Start of Extracted material

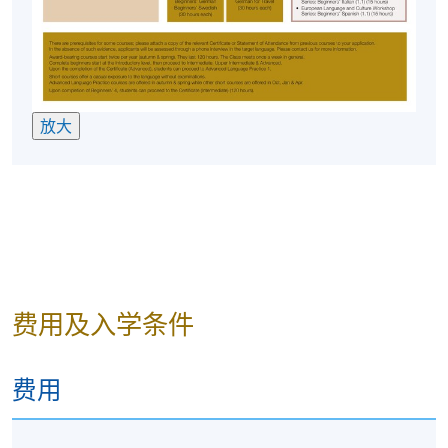
放大
费用及入学条件
费用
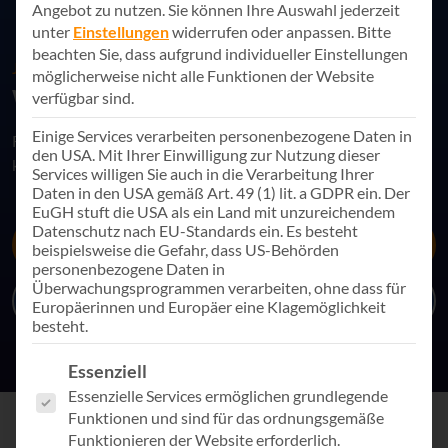
Angebot zu nutzen.
Sie können Ihre Auswahl jederzeit
unter
Einstellungen
widerrufen oder anpassen.
Bitte
beachten Sie, dass aufgrund individueller Einstellungen
JETZT KONTAKT AUFNEHMEN
möglicherweise nicht alle Funktionen der Website
Wir sind für Sie da
verfügbar sind.
Einige Services verarbeiten personenbezogene Daten in
Für eine erfolgreiche digitale Zukunft: AppSphere ist Ihr
den USA. Mit Ihrer Einwilligung zur Nutzung dieser
kompetenter Partner. Nehmen Sie Kontakt mit uns auf!
Services willigen Sie auch in die Verarbeitung Ihrer
Daten in den USA gemäß Art. 49 (1) lit. a GDPR ein. Der
EuGH stuft die USA als ein Land mit unzureichendem
Datenschutz nach EU-Standards ein. Es besteht
Schreiben Sie uns
beispielsweise die Gefahr, dass US-Behörden
personenbezogene Daten in
Überwachungsprogrammen verarbeiten, ohne dass für
Telefon: +49 7243 34887 0
Europäerinnen und Europäer eine Klagemöglichkeit
besteht.
Es folgt eine Liste der Service-Gruppen, für die eine Einwill
Essenziell
Essenzielle Services ermöglichen grundlegende
Funktionen und sind für das ordnungsgemäße
Funktionieren der Website erforderlich.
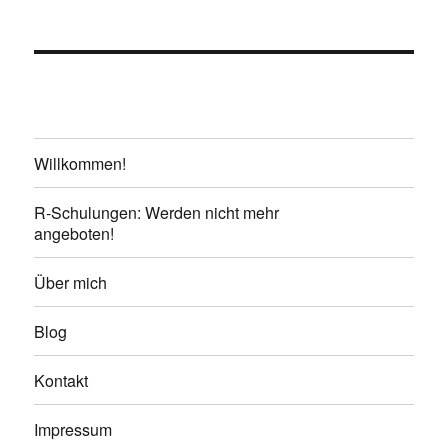
Willkommen!
R-Schulungen: Werden nicht mehr
angeboten!
Über mich
Blog
Kontakt
Impressum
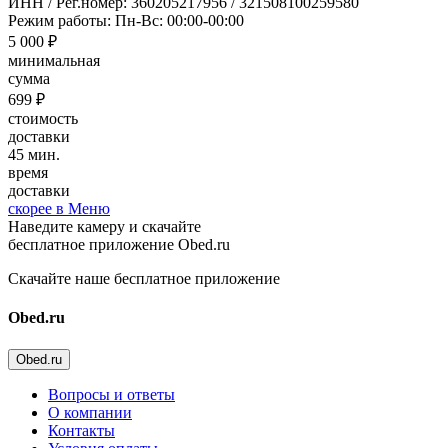
ИНН / Рег.номер: 360205217956 / 321508100259580
Режим работы: Пн-Вс: 00:00-00:00
5 000 ₽
минимальная
сумма
699 ₽
стоимость
доставки
45 мин.
время
доставки
скорее в Меню
Наведите камеру и скачайте
бесплатное приложение Obed.ru
Скачайте наше бесплатное приложение
Obed.ru
Obed.ru
Вопросы и ответы
О компании
Контакты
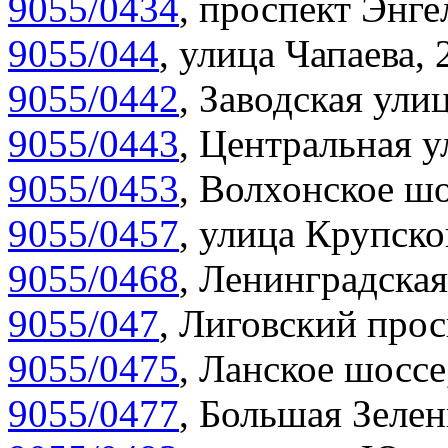
9055/0434
,
проспект Энгел
9055/044
,
улица Чапаева, 
9055/0442
,
Заводская улиц
9055/0443
,
Центральная у
9055/0453
,
Волхонское шо
9055/0457
,
улица Крупско
9055/0468
,
Ленинградская
9055/047
,
Лиговский прос
9055/0475
,
Ланское шоссе
9055/0477
,
Большая Зелен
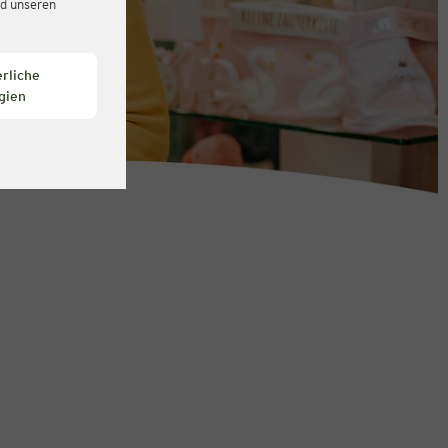
d unseren
rliche
gien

End of Extracted material

Respond with the count of lines in the material above that contain the word "Einstellungen", and add nothing to it.

2